Spelling bees in Hungarian, often called “the most difficult language in the world”, would be a total snoozefest as the language is phonetic. That means that every letter, or combination of letters (like ly and dy), corresponds with the same sound in 99% of all cases.Take that English!
Mandarin Chinese, again “notoriously hard”, has no tenses. That means you don’t need to do anything special with your verb when something happened in the past or will happen in the future. You basically say the Chinese equivalent of “tomorrow (明天) I go to the doctor” and “yesterday (昨天) I go to the doctor”. Easy peasy!
Yet, of course there are languages that will come easier to you personally, for example:
1. Your mother tongue
You basically get this one for free. Well no, you don’t, but you don’t remember the hard work that went into it. You didn’t lose face because you mispronounced a word or your construction was a bit off. Your fellow kindergartners could not have cared any less, even if they had known how to.
2. Languages that are close to your mother tongue
Most other languages share some words and grammar with other language so that learning those languages becomes a lot easier. I love this visual representation of languages spoken in Europe. Look at poor Hungarian and Finnish, they don’t get to go in the big Indo-European tree (plus the added drama of those two cats longingly staring at the big tree).
3. Popular languages
English is ridiculously difficult, if you think about it. The sound /tu/ can be written as ‘to’, ‘two’ and ‘too’ and you have no way of knowing which one it is before you learn its meaning.
But… you can read and listen to it anywhere you go and speak it to about 1,500 million people.
Note: According to a die-hard Esperanto speaker I know, Esperanto is about to take its place.
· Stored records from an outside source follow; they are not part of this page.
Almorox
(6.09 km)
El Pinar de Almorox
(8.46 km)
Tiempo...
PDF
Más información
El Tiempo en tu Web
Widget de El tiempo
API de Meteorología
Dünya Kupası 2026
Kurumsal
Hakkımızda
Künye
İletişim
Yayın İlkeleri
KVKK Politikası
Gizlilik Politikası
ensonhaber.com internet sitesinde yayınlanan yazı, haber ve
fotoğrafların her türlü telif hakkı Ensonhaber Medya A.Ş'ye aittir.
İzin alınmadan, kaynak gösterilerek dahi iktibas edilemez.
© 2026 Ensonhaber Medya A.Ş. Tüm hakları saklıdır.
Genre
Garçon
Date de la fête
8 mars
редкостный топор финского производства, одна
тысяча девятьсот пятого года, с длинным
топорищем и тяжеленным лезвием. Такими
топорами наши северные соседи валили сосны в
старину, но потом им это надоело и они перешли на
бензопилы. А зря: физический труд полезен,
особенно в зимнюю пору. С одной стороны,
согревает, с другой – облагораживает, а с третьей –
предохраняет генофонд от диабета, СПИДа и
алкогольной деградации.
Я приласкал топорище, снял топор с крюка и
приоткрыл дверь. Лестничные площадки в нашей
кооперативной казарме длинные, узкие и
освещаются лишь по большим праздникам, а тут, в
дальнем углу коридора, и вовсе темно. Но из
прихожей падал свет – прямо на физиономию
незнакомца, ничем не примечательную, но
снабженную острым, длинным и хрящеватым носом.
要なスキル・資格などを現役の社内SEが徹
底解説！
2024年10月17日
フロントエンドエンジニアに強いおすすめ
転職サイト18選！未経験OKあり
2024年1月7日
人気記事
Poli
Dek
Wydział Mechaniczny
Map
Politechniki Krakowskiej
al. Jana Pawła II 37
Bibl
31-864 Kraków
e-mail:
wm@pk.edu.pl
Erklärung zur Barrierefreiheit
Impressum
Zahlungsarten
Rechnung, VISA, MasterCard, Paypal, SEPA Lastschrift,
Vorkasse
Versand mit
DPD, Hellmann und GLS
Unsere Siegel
It’s still roughly 1,498 million speakers behind as of date, but keep the dream alive!
4. Languages that you like or have a special connection with
Swedish has the same conjugation for all persons (= I, you, he/she/it, we, you, they), which a lot of learners find very handy (myself included).
However, that handy tidbit of information is of no use whatsoever to you if you want to read your favourite manga in Japanese, want to impress the parents of your Italian girlfriend or have to learn Mandarin Chinese to do business.
So stop browsing those ill-researched top 10 lists on the internet and just learn the language you want or need.
*It has been brought to my attention that Koreans learning Japanese and vice versa have an ‘unfair’ advantage too (even though they are supposedly not related) as there are major similaraties between the two languages both in vocabulary and in grammar.